PROBLEM:
Write only the number of lines in the records beneath that hold "screenshot".

##########

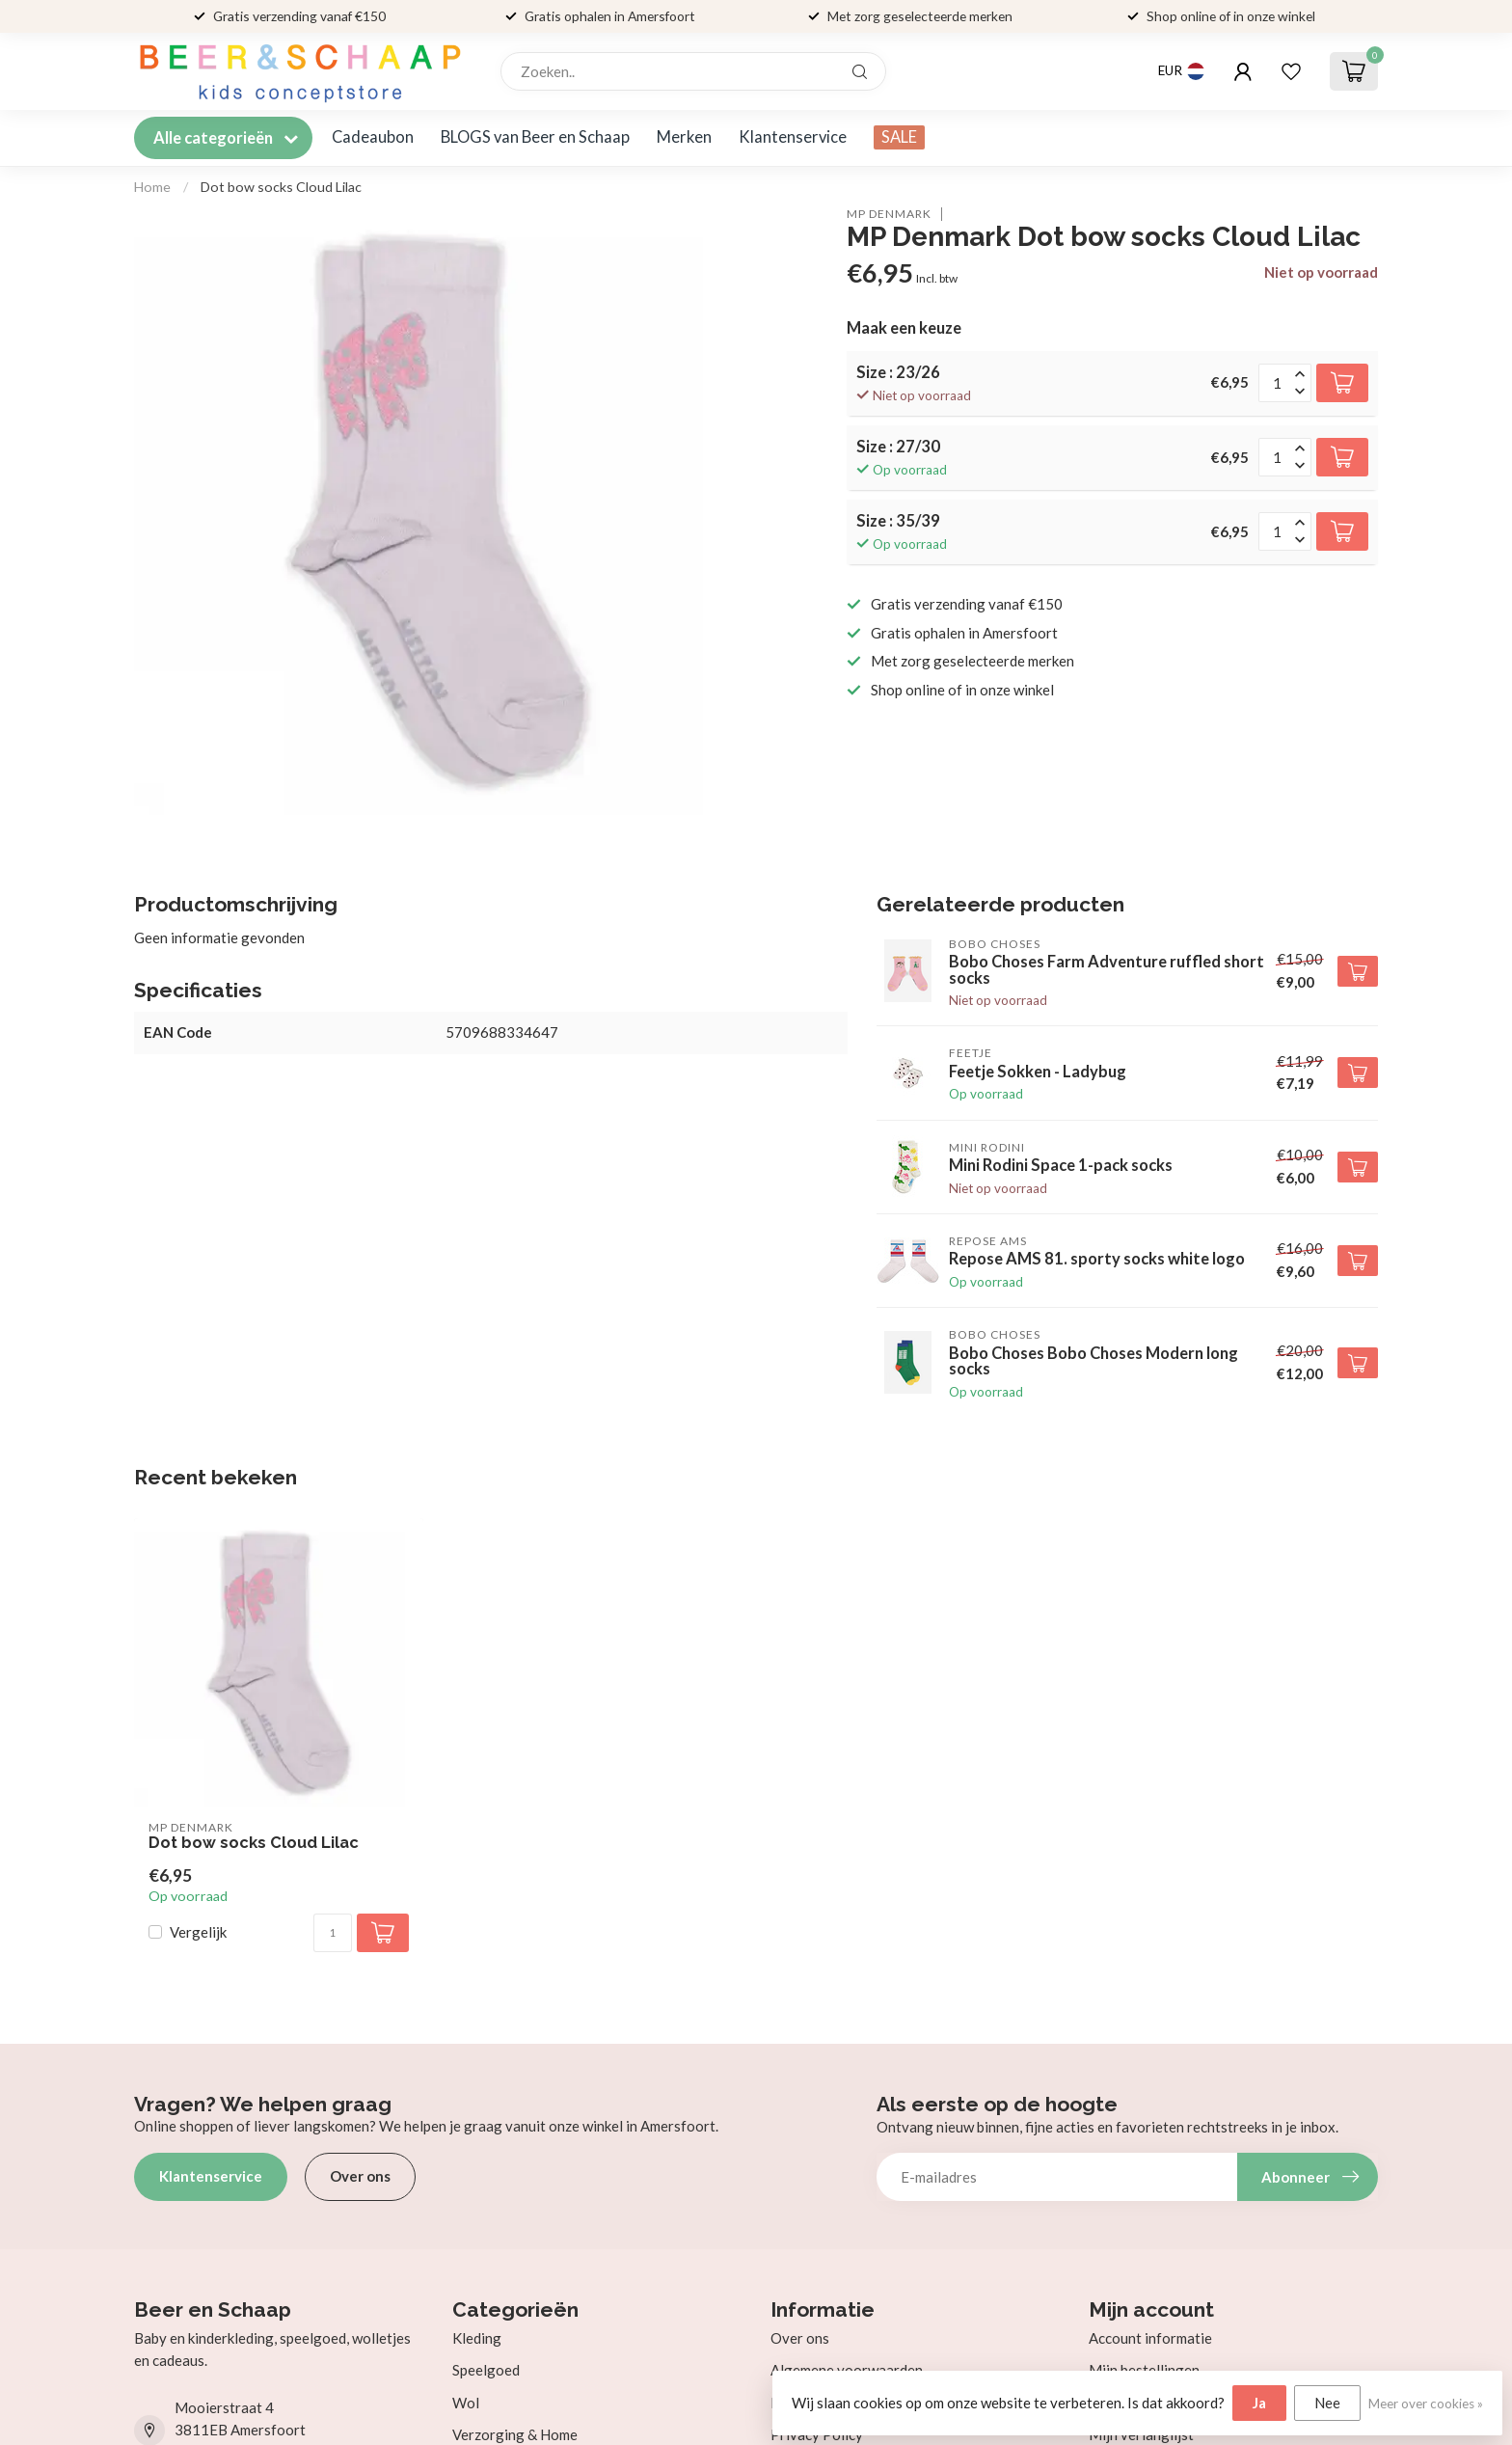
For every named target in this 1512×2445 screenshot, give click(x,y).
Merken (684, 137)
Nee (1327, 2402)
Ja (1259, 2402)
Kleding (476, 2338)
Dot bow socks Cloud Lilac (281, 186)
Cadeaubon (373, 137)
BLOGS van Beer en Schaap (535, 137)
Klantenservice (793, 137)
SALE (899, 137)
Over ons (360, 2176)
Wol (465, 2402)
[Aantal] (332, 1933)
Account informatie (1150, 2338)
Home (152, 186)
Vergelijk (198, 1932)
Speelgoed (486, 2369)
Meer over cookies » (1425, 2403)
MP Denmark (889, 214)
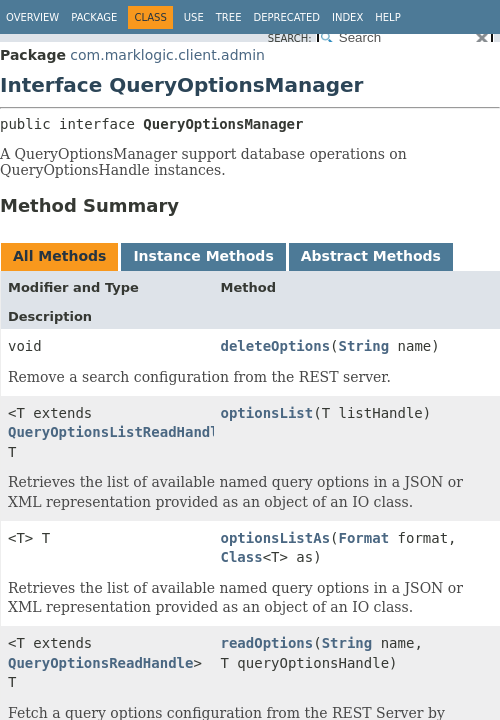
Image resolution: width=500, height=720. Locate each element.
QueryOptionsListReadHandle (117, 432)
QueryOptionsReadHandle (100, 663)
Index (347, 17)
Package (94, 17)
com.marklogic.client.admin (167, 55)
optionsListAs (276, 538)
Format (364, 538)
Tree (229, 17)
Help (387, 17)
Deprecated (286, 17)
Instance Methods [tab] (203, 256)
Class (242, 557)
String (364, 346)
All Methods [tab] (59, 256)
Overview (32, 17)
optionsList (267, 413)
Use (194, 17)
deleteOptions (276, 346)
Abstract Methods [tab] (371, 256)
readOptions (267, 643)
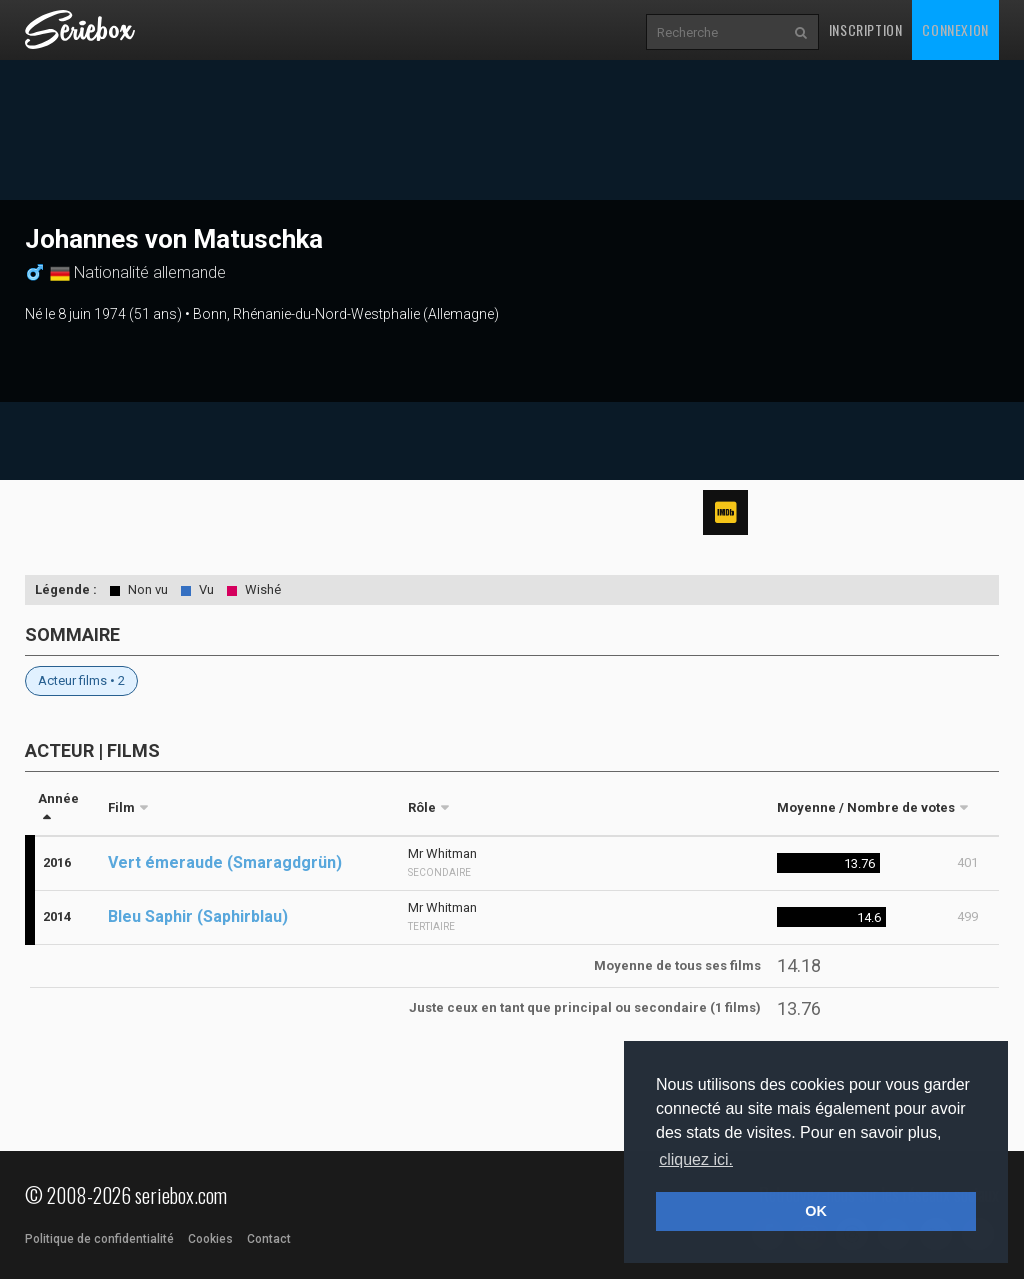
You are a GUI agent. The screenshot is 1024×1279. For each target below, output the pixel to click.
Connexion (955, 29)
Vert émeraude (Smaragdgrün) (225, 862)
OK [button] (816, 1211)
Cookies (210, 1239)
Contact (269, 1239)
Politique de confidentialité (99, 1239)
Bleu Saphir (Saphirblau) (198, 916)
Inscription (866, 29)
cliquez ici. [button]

##########

SOLUTION:
2